Concurrent measurement of flecainide acetate and propranolol by normal- phase high-performance liquid chromatography

CL Rognerud and CN Ou
Department of Pathology, Texas Children's Hospital, Houston 77030.

This simple, isocratic, normal-phase liquid-chromatographic method concurrently measures flecainide acetate and propranolol in 100 microL of serum within 8 min. The chromatographic system consists of a Waters "Resolve" column packed with 5-microns silica spheres and a mobile phase of ammonium sulfate (10 mmol/L, pH 6.8)/methanol (22/78 by vol), pumped at 0.9 mL/min and monitored by a fluorometer (excitation at 225 nm and emission at 340 nm).

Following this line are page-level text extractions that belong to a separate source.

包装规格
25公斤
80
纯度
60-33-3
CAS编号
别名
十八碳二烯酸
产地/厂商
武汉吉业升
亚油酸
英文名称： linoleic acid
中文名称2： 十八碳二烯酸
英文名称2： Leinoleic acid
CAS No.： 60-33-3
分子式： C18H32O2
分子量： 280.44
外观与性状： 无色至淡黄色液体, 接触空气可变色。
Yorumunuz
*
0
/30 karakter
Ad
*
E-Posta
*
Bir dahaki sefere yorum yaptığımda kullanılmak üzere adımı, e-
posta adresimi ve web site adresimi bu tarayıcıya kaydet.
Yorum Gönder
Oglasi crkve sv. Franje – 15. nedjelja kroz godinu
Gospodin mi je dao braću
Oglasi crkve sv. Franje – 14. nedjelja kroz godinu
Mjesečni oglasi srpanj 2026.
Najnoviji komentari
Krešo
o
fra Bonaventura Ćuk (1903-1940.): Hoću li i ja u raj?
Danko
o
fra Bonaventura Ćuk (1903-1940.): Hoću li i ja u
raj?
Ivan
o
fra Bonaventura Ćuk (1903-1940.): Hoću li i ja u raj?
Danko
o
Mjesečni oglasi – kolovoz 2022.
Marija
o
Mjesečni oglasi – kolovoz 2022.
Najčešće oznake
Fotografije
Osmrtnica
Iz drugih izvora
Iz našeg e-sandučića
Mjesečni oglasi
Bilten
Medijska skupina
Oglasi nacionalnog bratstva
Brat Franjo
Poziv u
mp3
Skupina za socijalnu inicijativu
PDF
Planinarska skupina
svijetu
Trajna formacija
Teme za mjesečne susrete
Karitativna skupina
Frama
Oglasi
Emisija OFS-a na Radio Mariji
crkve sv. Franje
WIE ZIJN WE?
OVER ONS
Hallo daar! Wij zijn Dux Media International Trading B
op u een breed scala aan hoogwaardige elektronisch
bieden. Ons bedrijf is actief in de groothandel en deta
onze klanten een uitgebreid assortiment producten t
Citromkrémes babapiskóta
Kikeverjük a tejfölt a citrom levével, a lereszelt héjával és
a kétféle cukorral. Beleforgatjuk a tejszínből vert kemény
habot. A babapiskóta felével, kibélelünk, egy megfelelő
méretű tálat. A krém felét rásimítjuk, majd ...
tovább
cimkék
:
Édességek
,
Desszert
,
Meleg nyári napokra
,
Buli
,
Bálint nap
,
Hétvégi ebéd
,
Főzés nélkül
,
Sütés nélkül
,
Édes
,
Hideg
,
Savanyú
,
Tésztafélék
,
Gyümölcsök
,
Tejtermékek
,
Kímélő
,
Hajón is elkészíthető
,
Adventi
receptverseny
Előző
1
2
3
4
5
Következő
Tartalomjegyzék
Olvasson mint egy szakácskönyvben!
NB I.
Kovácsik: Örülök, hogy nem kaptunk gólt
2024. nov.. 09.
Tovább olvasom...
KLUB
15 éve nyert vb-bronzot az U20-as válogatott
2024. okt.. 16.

After 100 microL of serum is mixed with 200 microL of the internal standard solution [N-(2-piperidylmethyl)-2,3- bis(2,2,2-trifluoroethoxy)-benzamide HCl, 2500 micrograms/L] and 200 microL of 0.2 mol/L sodium carbonate, the sample is extracted into butanol/hexane (20/80 by vol). The organic layer is separated and evaporated, and the residue is redissolved in 200 microL of methanol; 50 microL of this is injected onto the column. Relative recovery was 100% over the assay range of 25-2000 micrograms/L for flecainide and 10- 2000 micrograms/L for propranolol. Within-run CVs were less than 2% for flecainide and less than 5% for propranolol; day-to-day CVs ranged from 5.0% to 6.5% for flecainide and from 3% to 12% for propranolol.